The November jobs report comes out today - this is even more important than usual, because the Fed told us in early November that the condition for liftoff in interest rates would be "maximum employment."
Remember, just days after Powell made these comments (on November 3rd), we had a booming October jobs report, with an unemployment rate that dropped to 4.6%, on 5% wage growth. Then another effective oral Covid treatment option was introduced, followed by which Biden's vaccine mandate for businesses was blocked by a federal court. Culminating with the House passing the $1.2 trillion infrastructure bill alongside the lifting of the foreign travel ban.
This is a cocktail for creating and filling jobs - it's a good bet that the employment situation in November was hot.
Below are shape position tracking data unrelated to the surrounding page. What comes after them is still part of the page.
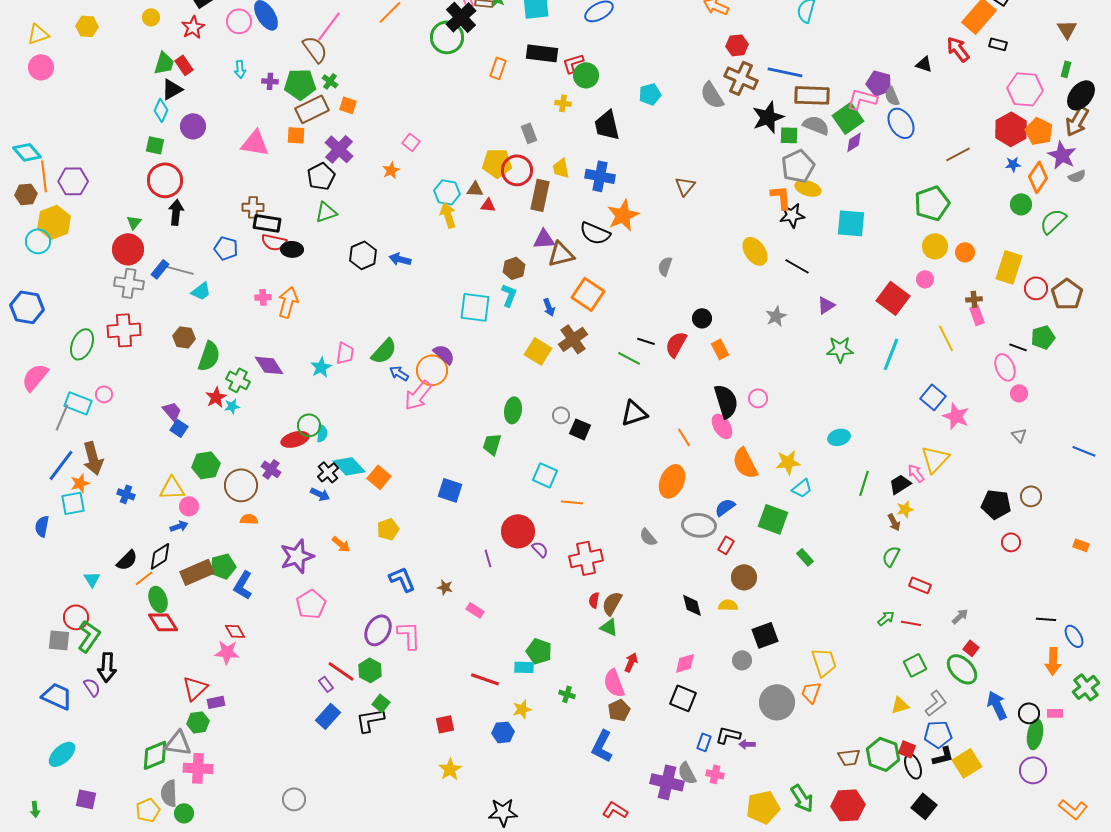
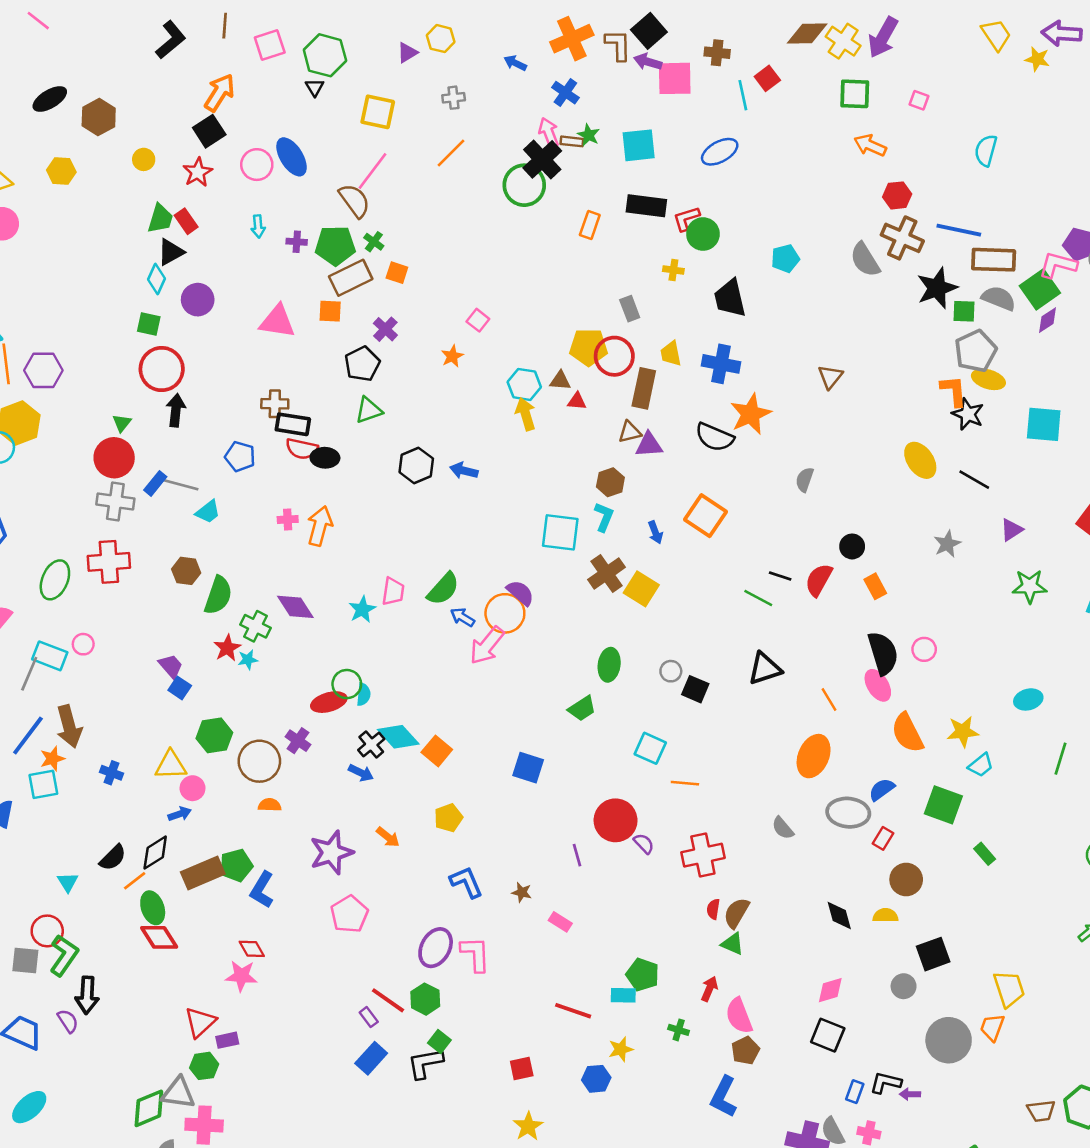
purple cross: (339, 149) -> (385, 329), size x0.7
black star: (792, 215) -> (968, 414), turned 30
brown triangle: (561, 254) -> (630, 432), moved, size x0.7
brown cross: (573, 339) -> (607, 573), moved
green trapezoid: (492, 444) -> (582, 708), turned -140
red arrow: (631, 662) -> (709, 989), moved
If that's the case, not only are we looking at a faster taper (as Powell telegraphed this week), but validation for a much sooner interest rate liftoff.
So where do the markets stand, the interest rate market has already been pricing in a more and more aggressive timeline on rate hikes - pricing about a 30% chance of a March hike. If we get a hot number, the expectations for a March hike will jump.
What should also jump is the 10-year yield - this has been diverging from the trajectory of Fed policy and inflation, in recent days.
This scenario, where the 10-year yield begins to reflect an impending inflation-fighting Fed, would embolden the sellers in the very high multiple stocks (high growth tech).
The Nasdaq may have quite a bit more pain to come.